Per tante ragioni che non sto qui a ripercorrere, ci siamo abituati a pensare che la via maestra per accostarci alla shoah sia quella dell’immedesimazione: provare per quel poco che è possibile a metterci nei panni dei deportati, sforzarci di sperimentare in modo vicario le loro sofferenze. Le lacrime, quando arrivano, sono il suggello che garantisce l’autenticità di questo itinerario dell’immaginazione. I film, i romanzi, le commemorazioni giornalistiche e perfino alcuni musei, come quello di Washington, sono spesso costruiti con questo criterio implicito. Che genera effetti collaterali piuttosto rivelatori: dai ragazzini che si sentono quasi in colpa se visitando i lager non riescono a piangere (lo racconta Bernhard Schlink nel romanzo A voce alta) ai casi psicoletterari di quelli che si calano così a fondo nella condizione del sopravvissuto da forgiare falsi memoriali.
Ma la via melodrammatica – e in questo aggettivo, chiariamoci, non c’è nessuna nota di derisione – non è l’unica. Ci sono altri generi, altri stili, altri registri. Ti elenco alla rinfusa un po’ di libri che ti faranno senz’altro pensare e immaginare, ma senza per forza farti piangere.

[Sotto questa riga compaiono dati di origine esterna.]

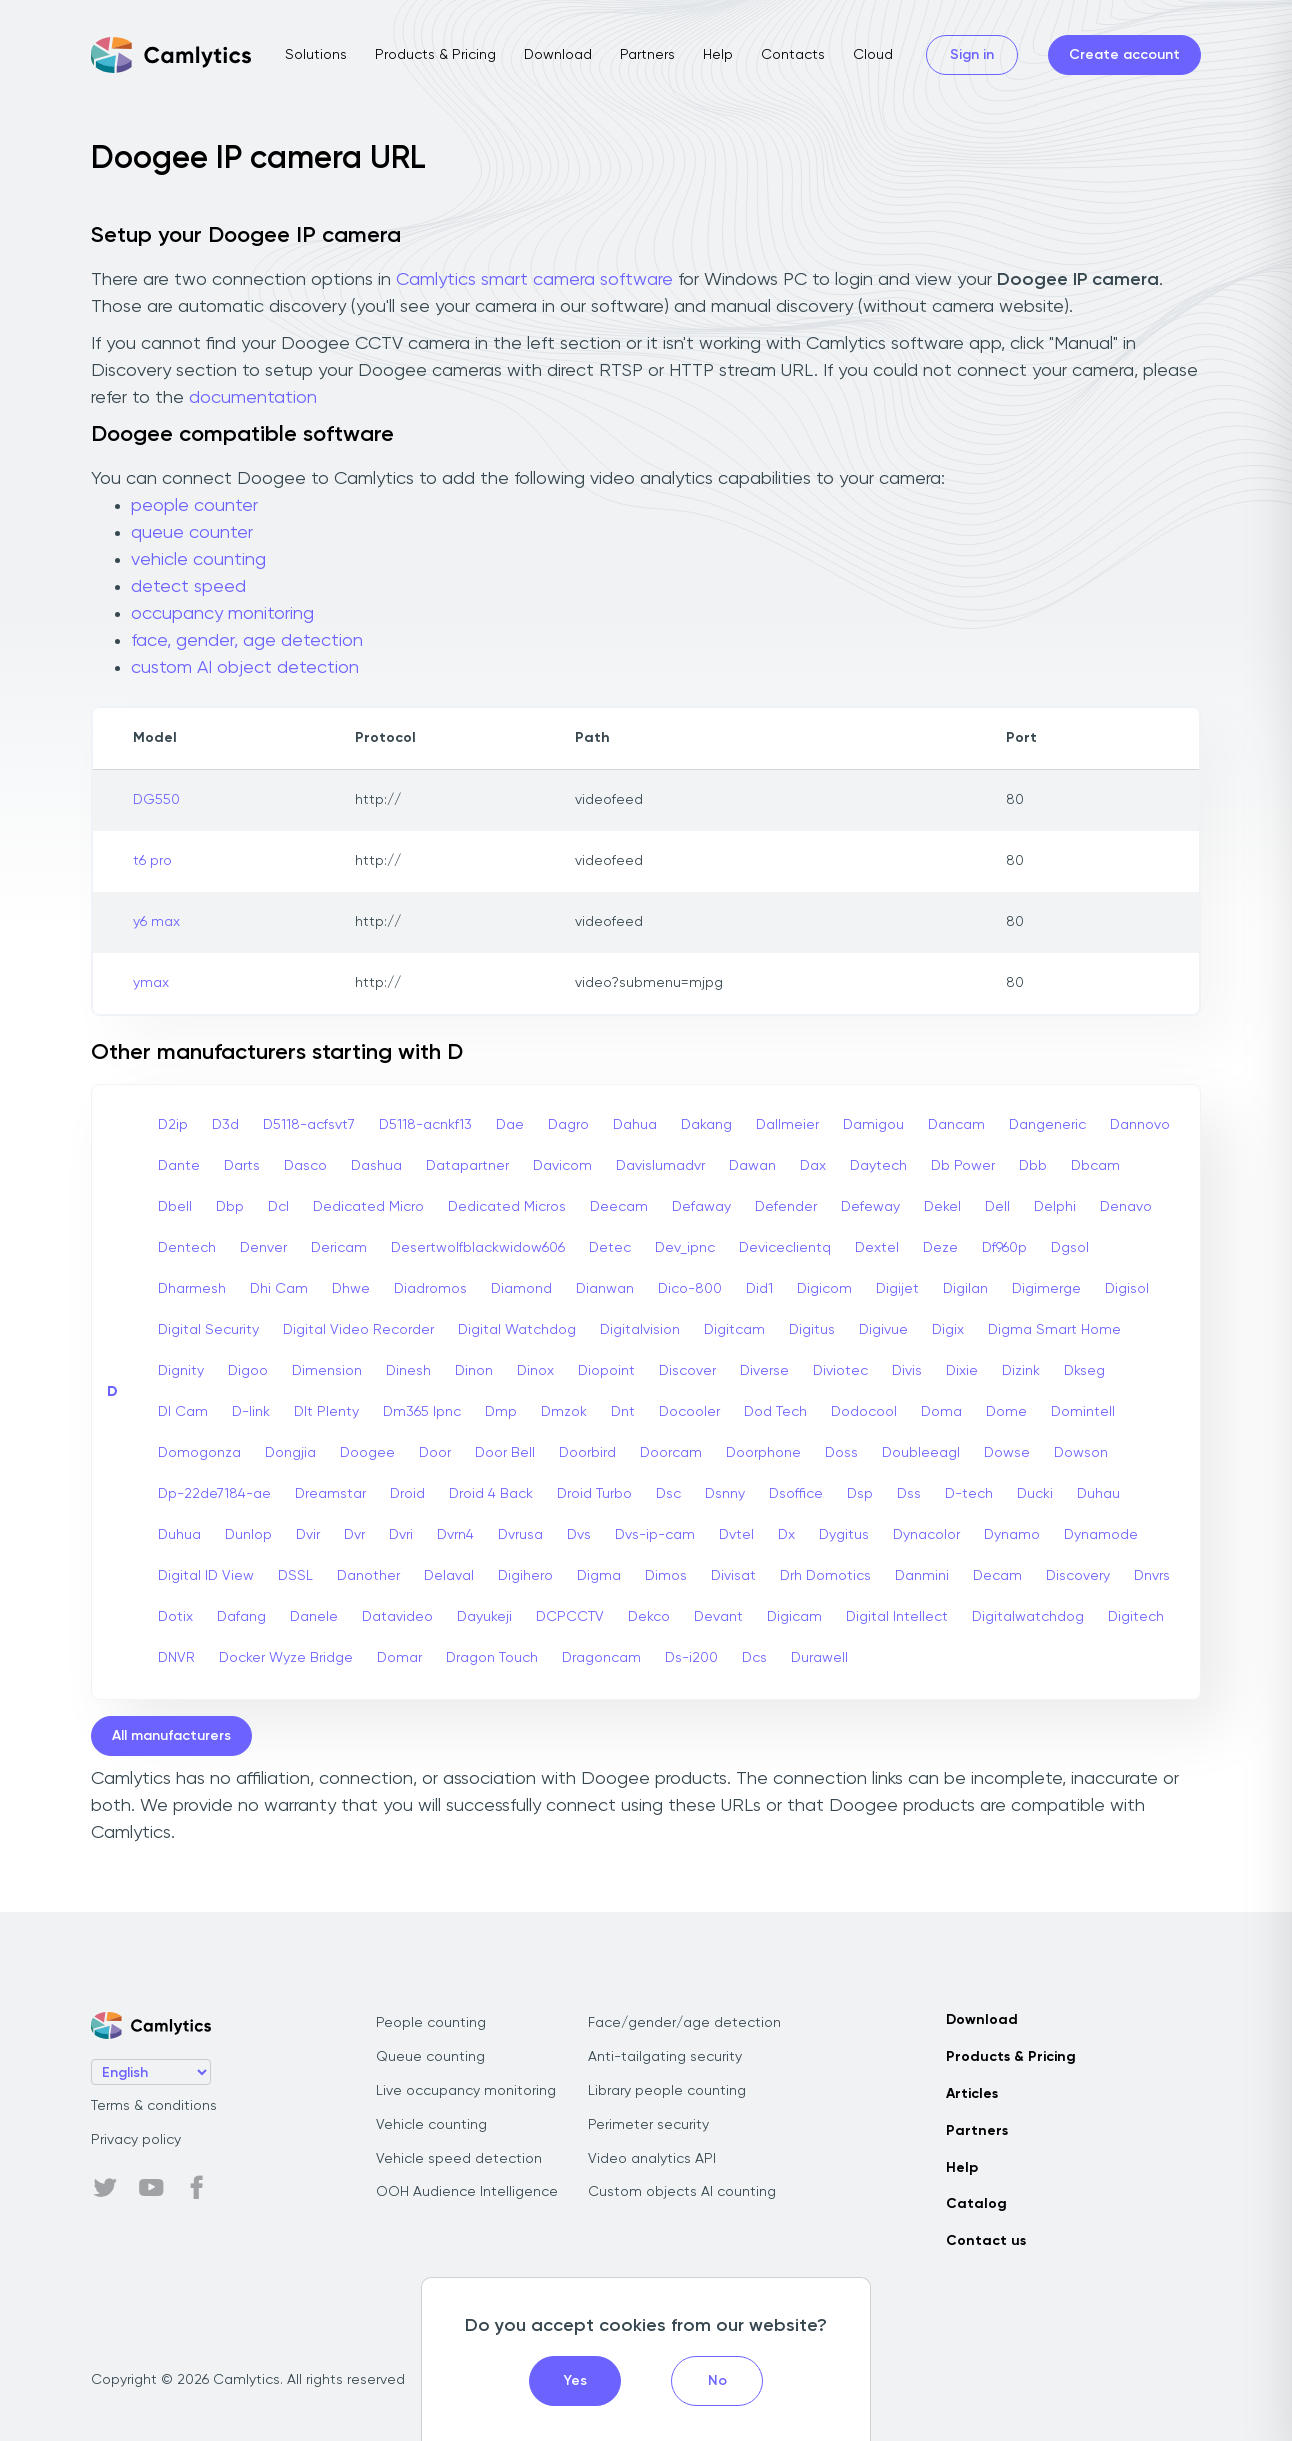 The width and height of the screenshot is (1292, 2441). I want to click on DNVR, so click(176, 1658).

Prova a leggere, per esempio, Badenheim 1939 di Aharon Appelfeld o W o il ricordo d’infanzia di Georges Perec, dove la shoah è onnipresente ma pressoché invisibile, nascosta com’è dallo schermo del racconto fantastico-allegorico. Oppure Il nazista e il barbiere di Edgar Hilsenrath, La danse de Gengis Cohn di Romain Gary, il dramma I cannibali di George Tabori, tutti libri che potrebbero perfino suscitarti qualche risolino amaro. Se sei disposta a commuoverti e spaventarti – ma come ci si commuove e ci si spaventa per le favole – L’uccello dipinto di Jerzy Kosinski e Il re degli ontani di Michel Tournier potrebbero fare al caso tuo. E per finire, due romanzi recenti che gettano uno sguardo umoristico non già sulla shoah, ma sugli stereotipi (anche melodrammatici) con cui la commemoriamo: Il mio Olocausto di Tova Reich e Olocaustico di Alberto Caviglia.
Se anche con questi ultimi due libri hai un attacco di pianto, beh, sei un caso incurabile.